» ACTIVITY:
As soon as the line containing "Identify the click" appears in the material below, start returning lines exactly, and end with the line containing "Expertise (57, 2075)".

» GIVEN ENTRIES:
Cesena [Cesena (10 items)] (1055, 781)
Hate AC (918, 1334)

* * *

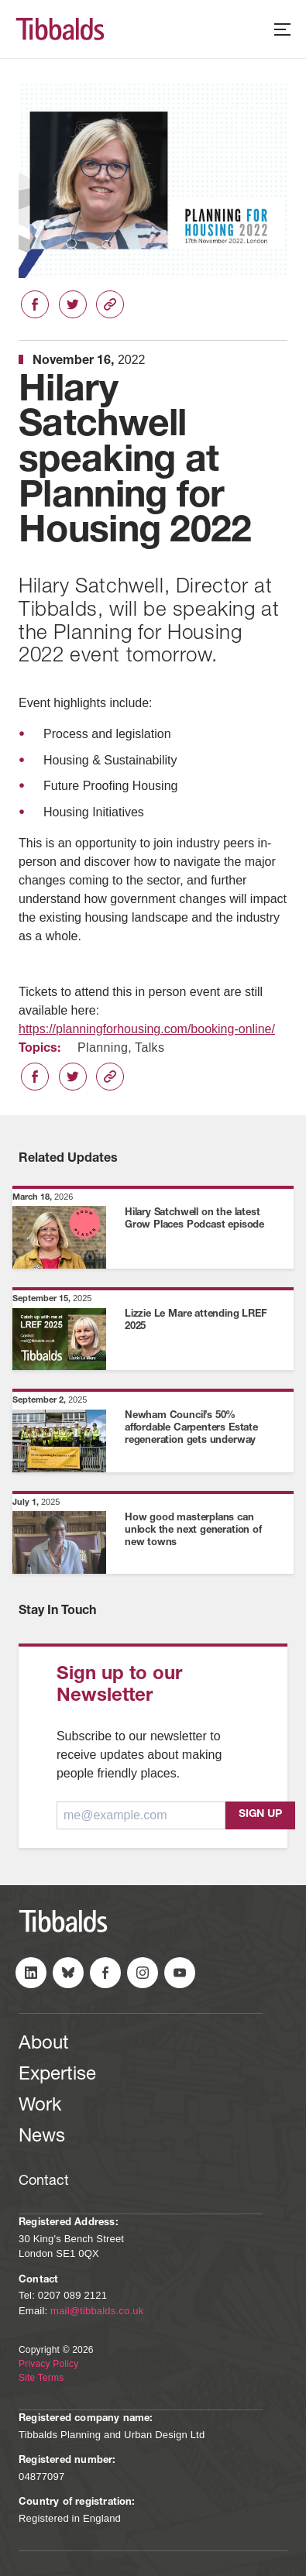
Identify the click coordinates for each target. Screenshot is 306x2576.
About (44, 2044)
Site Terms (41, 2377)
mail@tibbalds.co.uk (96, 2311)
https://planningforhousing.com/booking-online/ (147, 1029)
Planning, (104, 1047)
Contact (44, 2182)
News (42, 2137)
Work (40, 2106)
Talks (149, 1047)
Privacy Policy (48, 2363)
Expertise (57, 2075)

» TASK SOLUTION:
Identify the click coordinates for each target. Screenshot is 306x2576.
About (44, 2044)
Site Terms (41, 2377)
mail@tibbalds.co.uk (96, 2311)
https://planningforhousing.com/booking-online/ (147, 1029)
Planning, (104, 1047)
Contact (44, 2182)
News (42, 2137)
Work (40, 2106)
Talks (149, 1047)
Privacy Policy (48, 2363)
Expertise (57, 2075)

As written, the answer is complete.